4.3.4.3.1 Fixed effects
4.3.4.3.1.1 Condition
plot_model(xmdl.Optimal, type="pred", terms=c("Cond"), ci.lvl = NA, dodge = 0) + theme_bw() + geom_line()
4.3.4.3.2 Random effects
4.3.4.3.2.1 Subject
plot_model(xmdl.Optimal, type="pred", terms=c("Subj"), pred.type="re", ci.lvl = NA, dodge = 0) + theme_bw() + geom_line()
4.3.4.3.2.2 Subject by Condition
plot_model(xmdl.Optimal, type="pred", terms=c("Cond", "Subj"), pred.type="re", ci.lvl = NA, dodge = 0, colors = paletteer_c("grDevices::rainbow", length(unique(dataCong$Subj)))) + theme_bw() + geom_line()
4.3.4.3.2.3 Subject by Age
plot_model(xmdl.Optimal, type="pred", terms=c("Age", "Subj"), pred.type="re", ci.lvl = NA, dodge = 0, colors = paletteer_c("grDevices::rainbow", length(unique(dataCong$Subj)))) + theme_bw() + geom_line()
4.3.4.3.2.4 Item
plot_model(xmdl.Optimal, type="pred", terms=c("Item"), pred.type="re", ci.lvl = NA, dodge = 0) + theme_bw() + geom_line()
4.3.4.3.2.5 Item by Cond
plot_model(xmdl.Optimal, type="pred", terms=c("Cond", "Item"), pred.type="re", ci.lvl = NA, dodge = 0, colors = paletteer_c("grDevices::rainbow", length(unique(dataCong$Item)))) + theme_bw() + geom_line()
4.3.4.3.2.6 Item by Age
plot_model(xmdl.Optimal, type="pred", terms=c("Age", "Item"), pred.type="re", ci.lvl = NA, dodge = 0, colors = paletteer_c("grDevices::rainbow", length(unique(dataCong$Item)))) + theme_bw() + geom_line()

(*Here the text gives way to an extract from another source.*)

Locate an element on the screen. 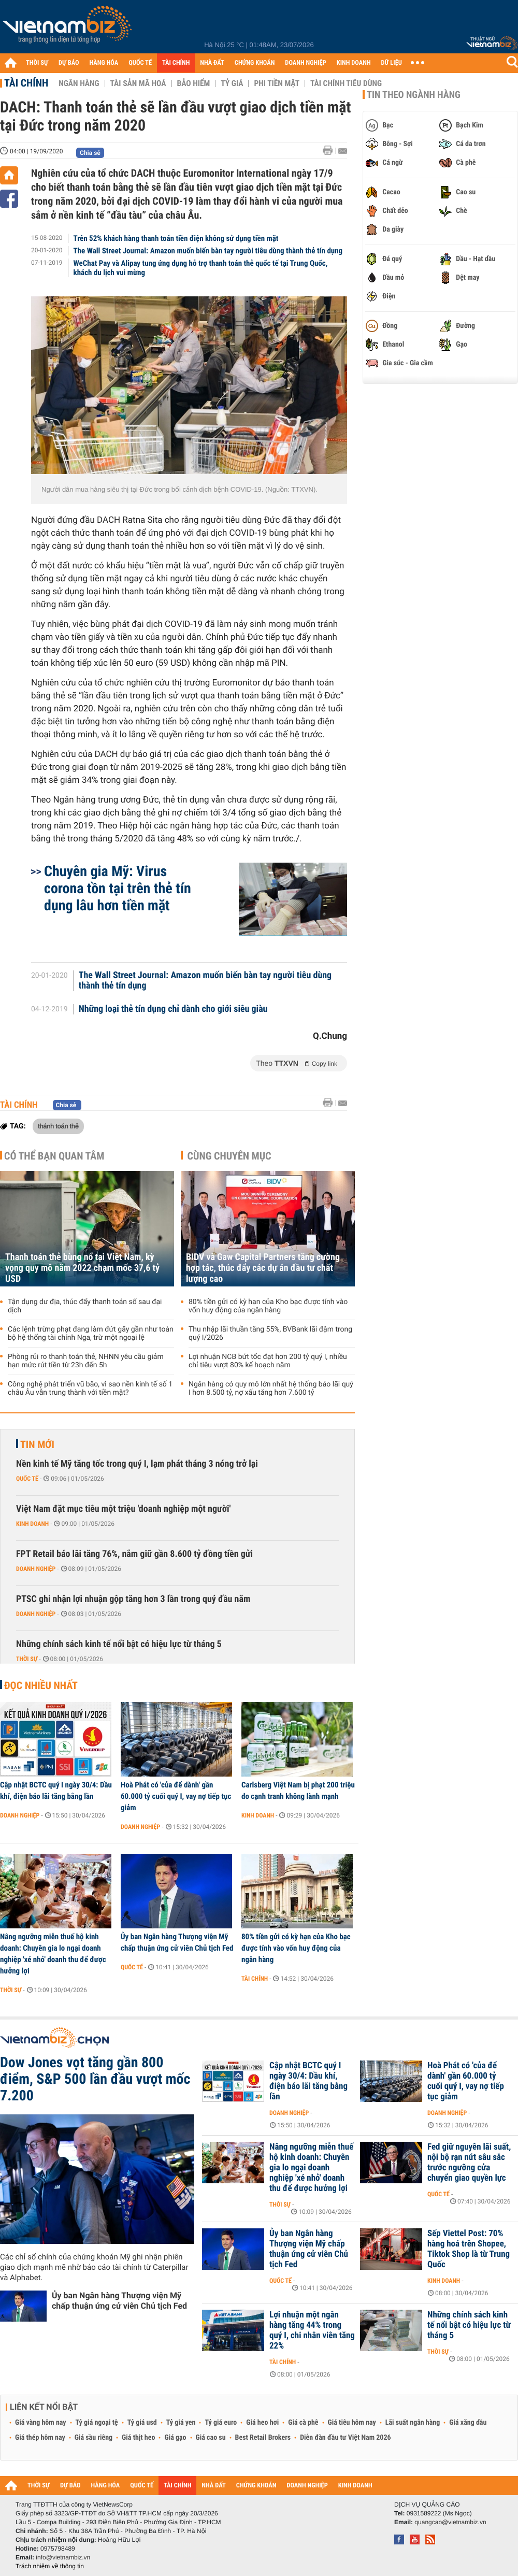 Image resolution: width=518 pixels, height=2576 pixels. Tỷ giá is located at coordinates (232, 83).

4.3.4.3.2.7 Item by Cond facetted by Age
plot_model(xmdl.Optimal, type="pred", terms=c("Cond", "Item", "Age"), pred.type="re", ci.lvl = NA, dodge = 0, colors = paletteer_c("grDevices::rainbow", length(unique(dataCong$Item)))) + theme_bw() + geom_line()
4.3.4.3.2.8 Subject by Item
plot_model(xmdl.Optimal, type="pred", terms=c("Subj", "Item"), pred.type="re", ci.lvl = NA, dodge = 0, colors = paletteer_c("grDevices::rainbow", length(unique(dataCong$Subj)))) + theme_bw() + geom_line()
4.3.5 Conclusion
In this simulated dataset, we showed how to use Linear Mixed-effects Models, and used a specific approach, named “maximal specification model”. This maximal specification model uses both random intercepts and random slopes. Usually, on any dataset, you are required to formally assess the need for Random slopes.

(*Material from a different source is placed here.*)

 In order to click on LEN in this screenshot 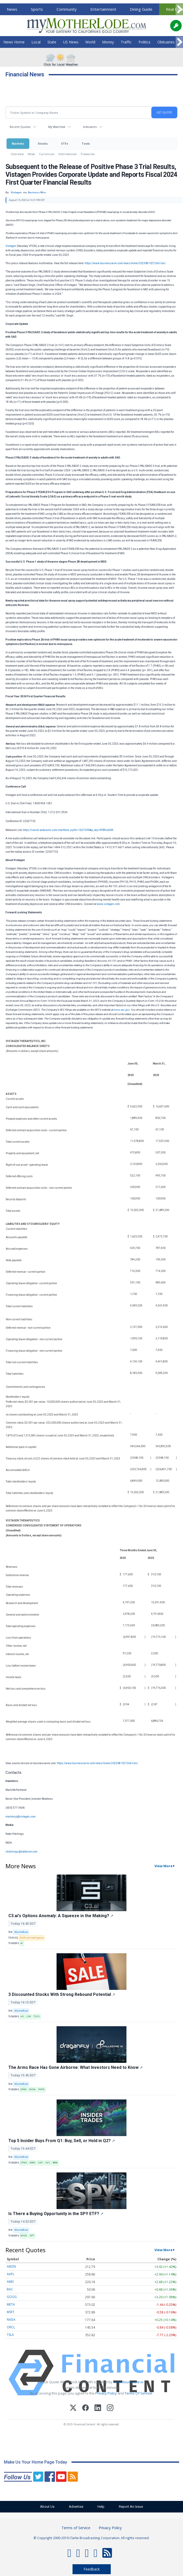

As a rule of thumb: Any within-subject (or within-item) should be tested for a potential inclusion as a random slope.
Fixed effects provide averages over all observations, even when using mixed effects regressions; we need to explore what random effects (intercepts and slopes) tell us.
In this example, we see that many subjects vary beyond the fixed effect; Standard Errors are not enough to quantify this type of variation. The same is true for items that are not explored routinely!
The approach above used a maximal specification model. This of course depends on the dataset you are working on and requires formal testing. See the package RePsychLing that is on github. The function RePCA
is part of the package lme4
. You can use it to verify if the model structure is appropriate. However, lme4
will give you directly a warning “is singular” that you can interpret as “over specified model”.